Kubernetes
Purpose
Lumie runs on K3s rather than a managed Kubernetes service. This page is a reference document for the Kubernetes layer itself: cluster topology, K3s runtime contracts, addon boundaries, and the handoff from Ansible bootstrap to Argo CD steady state.
For the higher-level cluster map, see Cluster Overview. For ingress and DNS, see Networking Overview.
Source Paths
| Path | Role |
|---|---|
lumie-infra/provision/ansible/group_vars/all.yml | K3s version, CIDRs, registry mirror, master API target, kubeconfig paths |
lumie-infra/provision/ansible/group_vars/masters.yml | Server installation flags and TLS SANs |
lumie-infra/provision/ansible/roles/k3s-master/tasks/main.yml | K3s server install, token creation, registry mirror, and API readiness checks |
lumie-infra/provision/ansible/roles/k3s-worker/tasks/main.yml | Worker token fetch, join flow, and registration verification |
lumie-infra/provision/ansible/playbooks/fetch-kubeconfig.yml | Public and private kubeconfig export for operators |
lumie-infra/platform/traefik-config/helmchartconfig.yaml | Patch for the k3s-bundled Traefik addon |
lumie-infra/platform/coredns-config/daemonset.yaml | Cluster DNS workload shape override |
Cluster Contract
The K3s baseline comes from Ansible group vars:
# lumie-infra/provision/ansible/group_vars/all.yml
k3s_version: "v1.34.3+k3s1"
k3s_cluster_cidr: "10.42.0.0/16"
k3s_service_cidr: "10.43.0.0/16"
zot_mirror_host: "zot.lumie-infra.com"
zot_mirror_endpoint: "http://zot.zot.svc.cluster.local:5000"

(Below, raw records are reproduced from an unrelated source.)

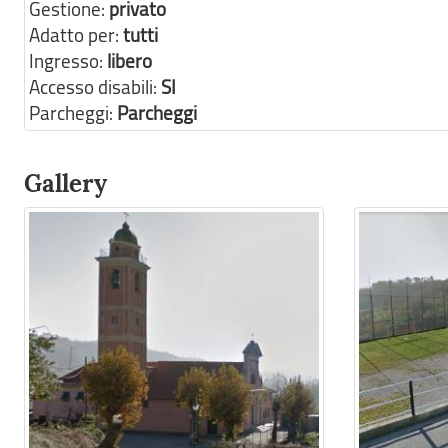
Gestione:
privato
Adatto per:
tutti
Ingresso:
libero
Accesso disabili:
SI
Parcheggi:
Parcheggi
Gallery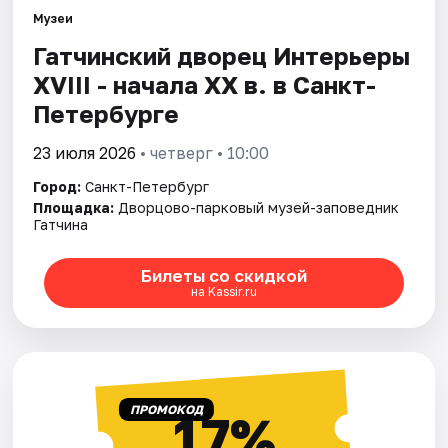
Музеи
Гатчинский дворец Интерьеры
Города
ХVIII - начала ХХ в. в Санкт-
Площадки
Петербурге
Артисты
23 июля 2026
• четверг • 10:00
Город:
Санкт-Петербург
Рейтинги
Площадка:
Дворцово-парковый музей-заповедник
Гатчина
Билеты со скидкой
на Kassir.ru
ПРОМОКОД
17%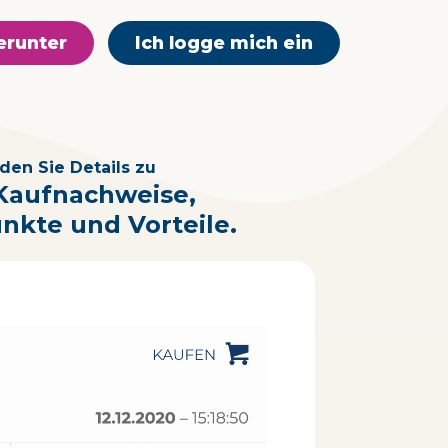
erunter
Ich logge mich ein
den Sie Details zu
 Kaufnachweise,
nkte und Vorteile.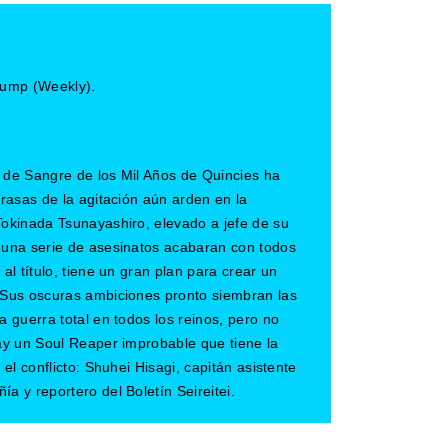
ump (Weekly).
 de Sangre de los Mil Años de Quincies ha
rasas de la agitación aún arden en la
okinada Tsunayashiro, elevado a jefe de su
una serie de asesinatos acabaran con todos
al título, tiene un gran plan para crear un
 Sus oscuras ambiciones pronto siembran las
 guerra total en todos los reinos, pero no
ay un Soul Reaper improbable que tiene la
 el conflicto: Shuhei Hisagi, capitán asistente
 y reportero del Boletín Seireitei.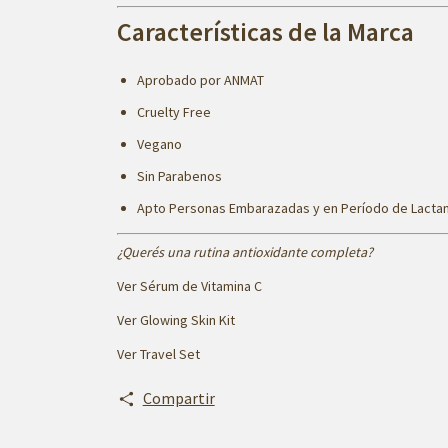
Características de la Marca
Aprobado por ANMAT
Cruelty Free
Vegano
Sin Parabenos
Apto Personas Embarazadas y en Período de Lactan
¿Querés una rutina antioxidante completa?
Ver Sérum de Vitamina C
Ver Glowing Skin Kit
Ver Travel Set
Compartir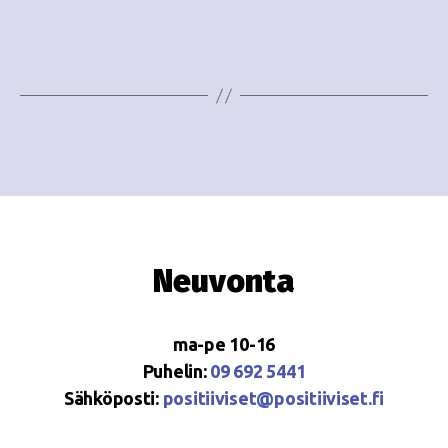
e
i
w
g
s
o
N
i
a
n
v
i
t
g
i
Neuvonta
a
t
ma-pe 10-16
i
Puhelin:
09 692 5441
o
Sähköposti:
positiiviset@positiiviset.fi
n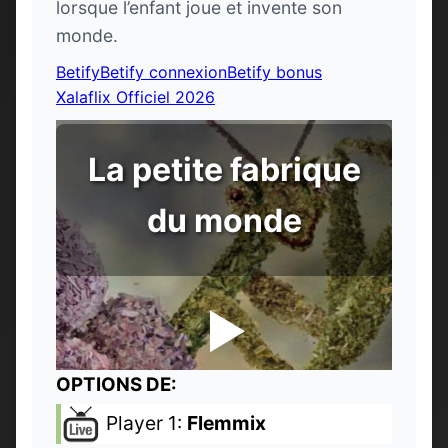
lorsque l’enfant joue et invente son
monde.
Betify
Betify connexion
Betify bonus
Xalaflix Officiel 2026
La petite fabrique
du monde
OPTIONS DE:
Player 1:
Flemmix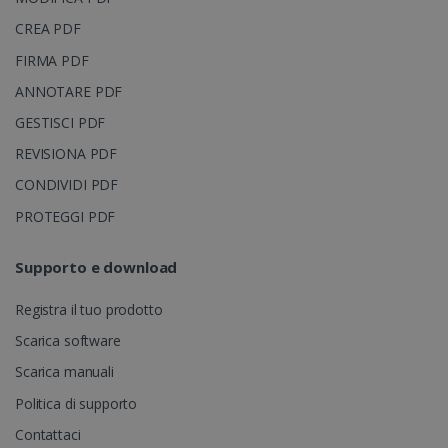
settimane
CREA PDF
FIRMA PDF
ANNOTARE PDF
GESTISCI PDF
REVISIONA PDF
CONDIVIDI PDF
IDE
1 anno
Google LLC
.doubleclick.net
PROTEGGI PDF
Supporto e download
Registra il tuo prodotto
Scarica software
Scarica manuali
Politica di supporto
lidc
1 giorno
Microsoft
Contattaci
Corporation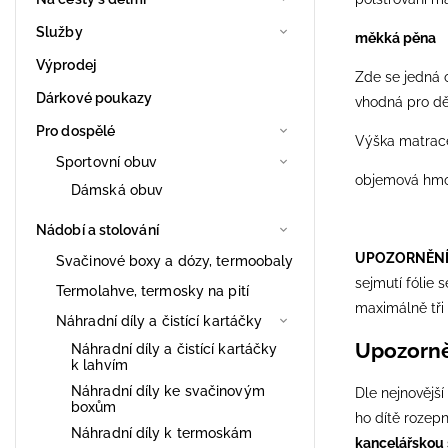
Služby
měkká pěna
Výprodej
Zde se jedná 
Dárkové poukazy
vhodná pro dět
Pro dospělé
Výška matrace
Sportovní obuv
objemová hmo
Dámská obuv
Nádobí a stolování
UPOZORNĚNÍ
Svačinové boxy a dózy, termoobaly
sejmutí fólie
Termolahve, termosky na pití
maximálně tři
Náhradní díly a čistící kartáčky
Upozorn
Náhradní díly a čistící kartáčky
k lahvím
Náhradní díly ke svačinovým
Dle nejnovějš
boxům
ho dítě rozepn
Náhradní díly k termoskám
kancelářskou 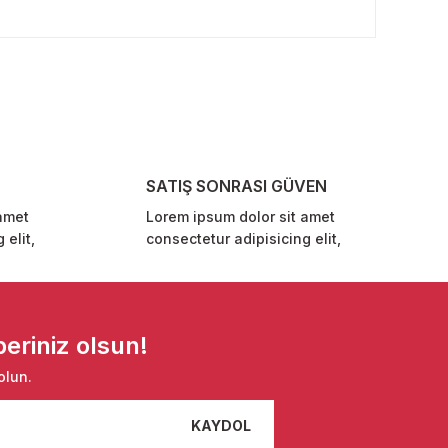
rafımıza iletebilirsiniz.
SATIŞ SONRASI GÜVEN
amet
Lorem ipsum dolor sit amet
 elit,
consectetur adipisicing elit,
eriniz olsun!
olun.
KAYDOL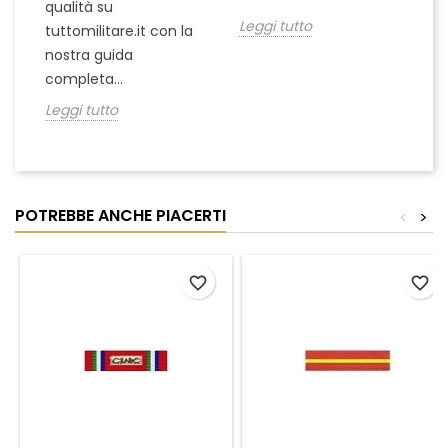
Le
qualità su
Leggi tutto
tuttomilitare.it con la
nostra guida
completa...
Leggi tutto
POTREBBE ANCHE PIACERTI
<
>
favorite_border
favorite_border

k3s_master_private_ip: "10.0.0.241"
That contract drives:
- K3s server and agent version pinning.
- Pod and Service CIDRs used by OCI security lists and worker routing.
- Containerd registry mirror behavior on every node.
- Worker join target for every agent rollout.
Topology
The intended topology in code is one server plus multiple agents across two OCI VCNs. The live cluster inspected on June 14, 2026 showed:
| Node | Role | Internal IP | Version |
|---|---|---|---|
k3s-master | control-plane | 10.0.0.241 | v1.34.3+k3s1 |
k3s-worker-2 | worker | 10.0.0.2 | v1.34.3+k3s1 |
k3s-worker-3 | worker | 10.1.0.148 | v1.34.3+k3s1 |
k3s-worker-4 | worker | 10.1.0.9 | v1.34.3+k3s1 |
Treat that table as observed runtime state, not the desired-state schema. The desired-state schema is the Terraform node maps plus the Ansible inventory builder.
Runtime Flow
Entrypoints And Public Surface
| Surface | Source of truth | Notes |
|---|---|---|
| Kubernetes API | k3s-master on https://10.0.0.241:6443 | Workers join over the private address |
| Operator kubeconfig | playbooks/fetch-kubeconfig.yml | Exports k3s-public.yaml, k3s-private.yaml, and config symlink |
| Built-in Traefik addon | K3s addon plus platform/traefik-config/helmchartconfig.yaml | Active ingress controller in kube-system |
| CoreDNS | k3s addon config plus repo-managed DaemonSet override | One DNS pod per node |
| Container registry mirror | /etc/rancher/k3s/registries.yaml | Points pulls at in-cluster Zot |
K3s Install And Join Behavior
The master role installs K3s only when the binary is missing, writes the registry mirror config before service start, then waits for /var/lib/rancher/k3s/server/node-token and the local API /healthz.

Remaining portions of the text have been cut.